SWCNTs, with a diameter of about 1.3 nm, have been previously shown to inhibit, in the same concentration range, several types of K⁺ channels expressed in CHO cells, including HERG, but not chloride CLC3 channels [20]. Taken together with our present results, a more general picture now emerges that these nanostructured materials may represent a new class of general cation channel blockers. In contrast, we found that C₆₀ fullerenes inhibited TRPC4 and large-conductance Ca²⁺-activated K⁺ channels, but not voltage-gated K⁺ channels [23,24]. Thus, as ion channel blockers, compared to C₆₀ fullerenes, SWCNTs are less discriminative, and considering their HERG effects [20], they may even be cardiotoxic.

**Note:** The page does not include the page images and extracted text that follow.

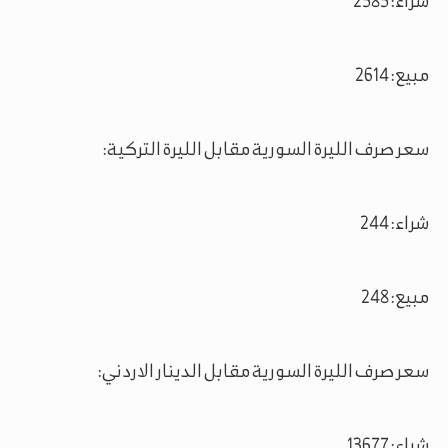
شراء: 2585
مبيع: 2614
سعر صرف الليرة السورية مقابل الليرة التركية:
شراء: 244
مبيع: 248
سعر صرف الليرة السورية مقابل الدينار الاردني:
شراء: 13677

While it remains to be seen whether or not SWCNTs may be useful for the correction of intestinal motility disorders associated with visceral cholinergic smooth muscle hyperactivity, such as irritable bowel syndrome, our study is of particular interest in connection with one of the proposed biomedical applications of carbon nanotubes, namely, as carriers for the delivery of drugs, especially anti-cancer drugs. Since Cheung et al. [59] have demonstrated the involvement of TRPC4 and TRPC5 channels in adverse reactions to the potent cancer cell-specific cytotoxic agent (-)-Englerin A, situations may be envisaged wherein TRPC4 channel inhibition by SWCNTs carrying anti-cancer drugs may even be beneficial. However, the full assessment of such potential benefits requires additional studies, including evaluations of the concentration dependence and reversibility of the inhibitory action of SWCNTs on mI_CAT.